(snip)
The Green Zone, according to Chandrasekaran, was "Baghdad's Little America," an insular bubble where Americans went to familiar fast-food joints, watched the latest movies, lived in air-conditioned comfort, had their laundry cleaned and pressed promptly, drove GMC Suburbans and listened to a military FM radio station, "Freedom Radio," that played "classic rock and rah-rah messages." Most Americans in the Green Zone wore suede combat boots. In the office of Dan Senor, the CPA press secretary, only one of his three TVs was turned on -- to Fox News.

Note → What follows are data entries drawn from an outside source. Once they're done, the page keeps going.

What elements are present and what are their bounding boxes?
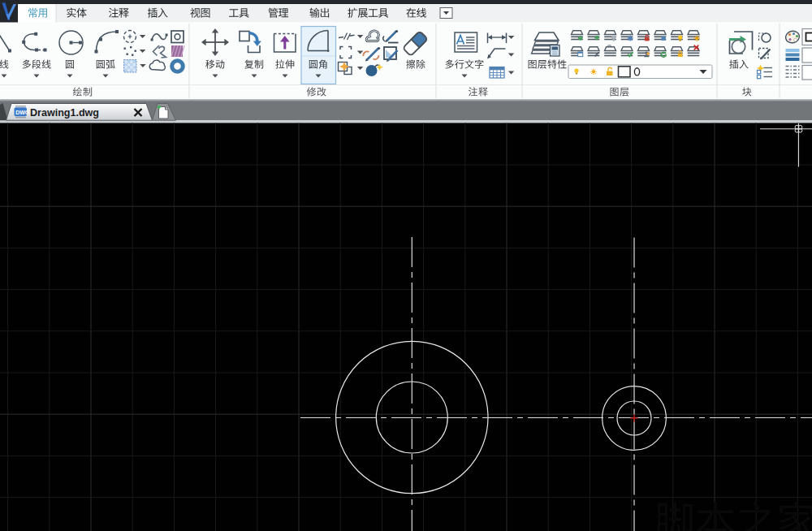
svg-text:DWG: DWG bbox=[15, 110, 30, 115]
svg-text:Drawing1.dwg: Drawing1.dwg bbox=[30, 106, 99, 119]
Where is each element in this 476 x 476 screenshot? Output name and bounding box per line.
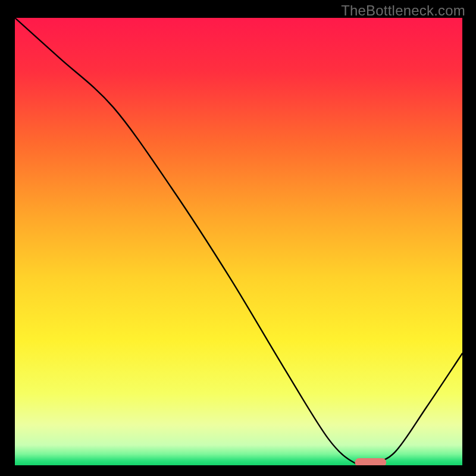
optimal-marker [355, 458, 387, 465]
gradient-background [15, 18, 462, 465]
chart-svg [15, 18, 462, 465]
chart-area [15, 18, 462, 465]
figure-container: TheBottleneck.com [0, 0, 476, 476]
watermark-text: TheBottleneck.com [341, 2, 465, 19]
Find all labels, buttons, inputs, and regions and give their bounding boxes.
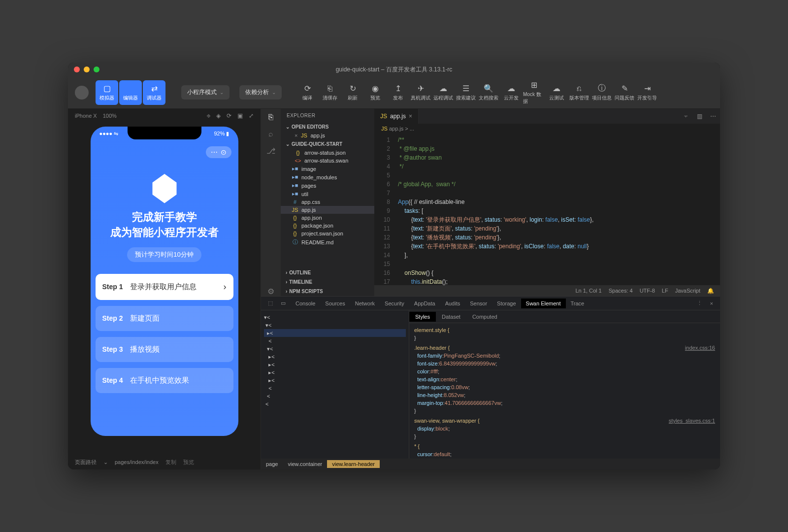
js-file-icon: JS xyxy=(380,113,387,120)
file-project.swan.json[interactable]: {}project.swan.json xyxy=(281,230,374,237)
dependency-analysis-select[interactable]: 依赖分析⌄ xyxy=(239,85,282,100)
styles-tab-styles[interactable]: Styles xyxy=(409,312,436,322)
code-editor[interactable]: 12345678910111213141516171819202122 /** … xyxy=(374,133,720,285)
tool-搜索建议[interactable]: ☰搜索建议 xyxy=(455,80,477,105)
screenshot-icon[interactable]: ▣ xyxy=(237,112,243,119)
indent-setting[interactable]: Spaces: 4 xyxy=(609,288,633,294)
tool-编译[interactable]: ⟳编译 xyxy=(296,80,318,105)
mode-编辑器[interactable]: 编辑器 xyxy=(119,80,142,105)
cursor-position[interactable]: Ln 1, Col 1 xyxy=(576,288,602,294)
app-mode-select[interactable]: 小程序模式⌄ xyxy=(181,85,230,100)
inspect-icon[interactable]: ⬚ xyxy=(265,300,276,306)
mode-模拟器[interactable]: ▢模拟器 xyxy=(96,80,118,105)
dom-tree[interactable]: ▾< ▾< ▸< < ▾< ▸< ▸< ▸< ▸< < < < xyxy=(261,310,409,459)
step-item[interactable]: Step 3播放视频 xyxy=(96,337,233,362)
tool-版本管理[interactable]: ⎌版本管理 xyxy=(568,80,590,105)
file-app.js[interactable]: JSapp.js xyxy=(281,206,374,214)
gear-icon[interactable]: ⚙ xyxy=(267,287,274,296)
tool-文档搜索[interactable]: 🔍文档搜索 xyxy=(478,80,499,105)
file-README.md[interactable]: ⓘREADME.md xyxy=(281,237,374,247)
bell-icon[interactable]: 🔔 xyxy=(707,288,714,294)
search-icon[interactable]: ⌕ xyxy=(268,130,273,138)
file-app.css[interactable]: #app.css xyxy=(281,198,374,206)
step-item[interactable]: Step 2新建页面 xyxy=(96,306,233,331)
maximize-window-icon[interactable] xyxy=(94,66,99,72)
close-tab-icon[interactable]: × xyxy=(409,113,412,120)
tool-发布[interactable]: ↥发布 xyxy=(387,80,409,105)
device-toolbar-icon[interactable]: ▭ xyxy=(278,300,289,306)
files-icon[interactable]: ⎘ xyxy=(268,113,273,122)
editor-more-icon[interactable]: ⋯ xyxy=(706,113,720,120)
tool-Mock 数据[interactable]: ⊞Mock 数据 xyxy=(523,80,545,105)
devtab-swan-element[interactable]: Swan Element xyxy=(521,299,566,308)
devtab-audits[interactable]: Audits xyxy=(440,299,465,308)
file-arrow-status.json[interactable]: {}arrow-status.json xyxy=(281,149,374,157)
file-node_modules[interactable]: ▸■node_modules xyxy=(281,173,374,181)
window-title: guide-quick-start – 百度开发者工具 3.13.1-rc xyxy=(336,66,453,74)
editor-split-icon[interactable]: ▥ xyxy=(693,113,706,120)
file-package.json[interactable]: {}package.json xyxy=(281,222,374,230)
npm-scripts-section[interactable]: ›NPM SCRIPTS xyxy=(281,287,374,296)
element-breadcrumb[interactable]: pageview.containerview.learn-header xyxy=(261,459,720,469)
tool-远程调试[interactable]: ☁远程调试 xyxy=(432,80,454,105)
copy-path-button[interactable]: 复制 xyxy=(165,459,176,466)
branch-icon[interactable]: ⎇ xyxy=(266,146,275,156)
simulator-screen[interactable]: ●●●● ⇋ 16:57 92% ▮ ⋯⊙ 完成新手教学 成为智能小程序开发者 … xyxy=(91,127,238,436)
close-window-icon[interactable] xyxy=(74,66,80,72)
device-select[interactable]: iPhone X xyxy=(75,113,97,119)
file-image[interactable]: ▸■image xyxy=(281,165,374,173)
tool-预览[interactable]: ◉预览 xyxy=(364,80,386,105)
popout-icon[interactable]: ⤢ xyxy=(249,112,254,119)
devtab-security[interactable]: Security xyxy=(380,299,409,308)
devtab-sources[interactable]: Sources xyxy=(320,299,350,308)
editor-compare-icon[interactable]: ⫟ xyxy=(679,113,693,120)
mode-调试器[interactable]: ⇄调试器 xyxy=(143,80,165,105)
tool-开发引导[interactable]: ⇥开发引导 xyxy=(636,80,658,105)
styles-tab-dataset[interactable]: Dataset xyxy=(436,312,466,322)
open-editors-section[interactable]: ⌄OPEN EDITORS xyxy=(281,122,374,132)
minimize-window-icon[interactable] xyxy=(84,66,90,72)
eol[interactable]: LF xyxy=(662,288,668,294)
breadcrumb[interactable]: JS app.js > ... xyxy=(374,124,720,133)
user-icon[interactable]: ⎆ xyxy=(207,112,210,119)
tool-云开发[interactable]: ☁云开发 xyxy=(500,80,522,105)
file-arrow-status.swan[interactable]: <>arrow-status.swan xyxy=(281,157,374,165)
tool-问题反馈[interactable]: ✎问题反馈 xyxy=(614,80,635,105)
editor-tab[interactable]: JS app.js × xyxy=(374,109,419,124)
open-editor-file[interactable]: ×JSapp.js xyxy=(281,132,374,139)
devtools-more-icon[interactable]: ⋮ xyxy=(694,300,705,306)
devtab-appdata[interactable]: AppData xyxy=(409,299,440,308)
tool-真机调试[interactable]: ✈真机调试 xyxy=(410,80,431,105)
zoom-select[interactable]: 100% xyxy=(103,113,117,119)
tool-项目信息[interactable]: ⓘ项目信息 xyxy=(591,80,613,105)
file-app.json[interactable]: {}app.json xyxy=(281,214,374,222)
styles-tab-computed[interactable]: Computed xyxy=(466,312,503,322)
main-toolbar: ▢模拟器编辑器⇄调试器 小程序模式⌄ 依赖分析⌄ ⟳编译⎗清缓存↻刷新◉预览↥发… xyxy=(68,76,720,109)
styles-panel[interactable]: element.style {}index.css:16.learn-heade… xyxy=(409,323,720,459)
devtools-close-icon[interactable]: × xyxy=(707,300,716,306)
language-mode[interactable]: JavaScript xyxy=(675,288,700,294)
devtab-network[interactable]: Network xyxy=(350,299,380,308)
outline-section[interactable]: ›OUTLINE xyxy=(281,268,374,277)
step-item[interactable]: Step 4在手机中预览效果 xyxy=(96,368,233,393)
step-item[interactable]: Step 1登录并获取用户信息› xyxy=(96,274,233,300)
tool-清缓存[interactable]: ⎗清缓存 xyxy=(319,80,341,105)
encoding[interactable]: UTF-8 xyxy=(640,288,655,294)
network-icon[interactable]: ◈ xyxy=(216,112,221,119)
devtab-storage[interactable]: Storage xyxy=(492,299,521,308)
page-path: pages/index/index xyxy=(115,459,159,465)
timeline-section[interactable]: ›TIMELINE xyxy=(281,277,374,287)
devtab-trace[interactable]: Trace xyxy=(566,299,590,308)
devtools-panel: ⬚ ▭ ConsoleSourcesNetworkSecurityAppData… xyxy=(261,296,720,469)
mini-app-menu[interactable]: ⋯⊙ xyxy=(206,146,231,158)
rotate-icon[interactable]: ⟳ xyxy=(227,112,231,119)
tool-刷新[interactable]: ↻刷新 xyxy=(342,80,363,105)
project-section[interactable]: ⌄GUIDE-QUICK-START xyxy=(281,139,374,149)
avatar[interactable] xyxy=(75,86,89,100)
devtab-console[interactable]: Console xyxy=(291,299,320,308)
file-pages[interactable]: ▸■pages xyxy=(281,181,374,190)
devtab-sensor[interactable]: Sensor xyxy=(465,299,492,308)
preview-button[interactable]: 预览 xyxy=(183,459,194,466)
file-util[interactable]: ▸■util xyxy=(281,190,374,198)
tool-云测试[interactable]: ☁云测试 xyxy=(546,80,567,105)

Jay Garner, a retired lieutenant general, was appointed the head of the Office of Reconstruction and Humanitarian Assistance, the precursor to the CPA. On his way to Iraq, Garner asked the neoconservative Douglas Feith, the undersecretary of defense for policy, for the planning memos and documents for postwar Iraq. Feith told him there were none. Garner was never shown the State Department's 17 volumes of planning titled "The Future of Iraq" or the CIA's analyses. Feith's former law partner, Michael Mobbs, was appointed head of civil administration. Mobbs had no background in the Middle East or in civil administration. "He just cowered in his room most of the time," one former ambassador recalled. Mobbs lasted two weeks.
Garner was "a deer in the headlights," said Timothy Carney, a former ambassador recruited for ORHA. Feith and the neocons assumed their favorite, Ahmed Chalabi, and his exiles would seamlessly take power and the rest would be a glide path. After Secretary of Defense Donald Rumsfeld allowed the looting of Iraqi ministries -- "Freedom's untidy," he said -- the U.S. officials supposedly building the new Iraq took weeks to survey the charred ruins. "I never knew what our plans were," Garner said. Rumsfeld personally tried to cut every single State Department officer from Garner's team. Soon, Garner himself fell into disfavor, and a replacement was sought. Moderate Republicans, like William Cohen, a former secretary of defense, were vetoed as being not the "right kind of Republican." L. Paul "Jerry" Bremer III, an experienced rightward-leaning diplomat, was selected. Henry Kissinger told Colin Powell at the time that Bremer, who had worked at Kissinger Associates, was "a control freak."
Bremer claims he argued with Rumsfeld over the failure to commit half a million troops to provide security in the country. But Bremer told Chandrasekaran on the spot, "I think we've got as many soldiers as we need here right now." Feith's office drew up an order banning members of the Baath Party, the only party permitted in Saddam Hussein's Iraq, from holding any responsible position in government or business. Of course, those were just about the only trained personnel in Iraq, and many of them belonged to the party to hold their jobs. "You're going to drive 50,000 Baathists underground before nightfall," warned Garner. "Don't do this." Immediately after receiving Garner's caution, Bremer announced the purge. Then Bremer disbanded the Iraqi military at the suggestion of Feith and Walter Slocombe, a consultant brought in by Feith, who had preceded Feith in his job in the Clinton administration and was now on board. Chandrasekaran asked a former soldier about the disbanded army, "What happened to everyone there? Did they join the new army?" The reply came back: "They're all insurgents now."